Variations & Flavor Twists
- Mushroom Medley: Mix up the mushroom types for more flavor. Shiitake + cremini is a personal favorite.
- Double the Cheese: Add a swath of creamy cheese spread or a sprinkle of grated Swiss right on the buns before building the burger.
- Herbed Mushrooms: Toss in fresh thyme or parsley as the mushrooms finish cooking for some herby oomph.
- Make it Meatless: Sub in a veggie burger (portobello cap, black bean patty, or a good store-bought one) and you’re still in for a treat.
- Barbecue Touch: Brush the beef patty with a dab of barbecue sauce or steak sauce before topping with mushrooms and cheese.
- Add Bacon (I Said It!): Crisp bacon strips on top of the mushrooms for a little extra indulgence.
How to Store & Reheat
Leftovers don’t happen often, but if you do have an extra burger or two (or just lots of mushrooms!), you’re in luck. Store any leftover beef patties, mushrooms, and cheese separately from the buns and toppings—airtight containers all the way.

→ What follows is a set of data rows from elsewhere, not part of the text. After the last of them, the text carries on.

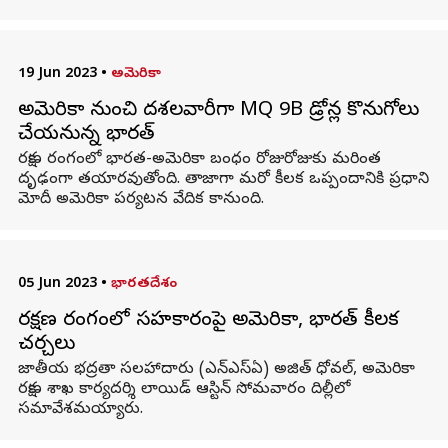
19 Jun 2023
•
అమెరికా
అమెరికా నుంచి దశలవారీగా MQ 9B డ్రోన్ల కొనుగోలు
చేయనున్న భారత్
రక్షణ రంగంలో భారత-అమెరికా బంధం రోజురోజుకు మరింత
దృఢంగా తయారవుతోంది. తాజాగా మరో కీలక ఒప్పందానికి ప్రధాని
మోదీ అమెరికా పర్యటన వేదిక కానుంది.
05 Jun 2023
•
భారతదేశం
రక్షణ రంగంలో సహకారంపై అమెరికా, భారత్ కీలక
చర్చలు
జాతీయ భద్రతా సలహాదారు (ఎన్‌ఎస్‌ఏ) అజిత్ ధోవల్, అమెరికా
రక్షణ శాఖ కార్యదర్శి లాయిడ్ ఆస్టిన్ సోమవారం దిల్లీలో
సమావేశమయ్యారు.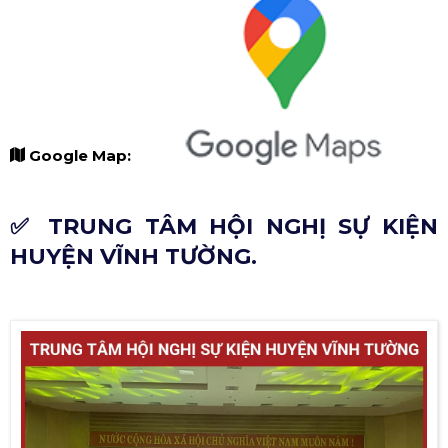
Google Map:
✅ TRUNG TÂM HỘI NGHỊ SỰ KIỆN
HUYỆN VĨNH TƯỜNG.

To reheat, warm the patty and mushrooms gently on the stovetop or in the microwave just until hot (don’t overdo it or things get tough). Fresh toast your buns again so they’re sturdy and not mushy. Assemble just before eating for the best texture. The mushrooms are also incredible on eggs, toast, or even tossed with pasta—just a little “chef’s treat” for the cook!
Let’s Chat!
I hope you’ll give this classic Mushroom Swiss Burger a try and make it part of your own family’s list of favorites. If you’ve got a favorite burger topping or fun twist, let me know in the comments—I’m always looking for inspiration (and drooling over your ideas!). Don’t be shy if you’ve got any questions or need help troubleshooting burger night. Here’s to big bites, melty cheese, and plenty of good company at the table!

Mushroom Swiss Burger
Ingredients
- Ground Beef 80/20 recommended for juiciness
- Swiss Cheese Classic Alpine Swiss recommended
- Mushrooms Button mushrooms or baby bellas
- Buns Brioche or potato buns recommended
- Butter
- Olive Oil
- Garlic
- Worcestershire Sauce
- Salt
- Black Pepper
- Optional Burger Toppings Caramelized onions, lettuce, pickles, etc.
Instructions
- Clean and slice mushrooms. Sauté in butter and olive oil with garlic and Worcestershire sauce.
- Divide ground beef, shape into patties, season with salt and pepper.
- Grill or cook beef patties, top with sautéed mushrooms and Swiss cheese.
- Butter and toast buns for assembly.
- Layer burger patties on toasted buns, add toppings as desired.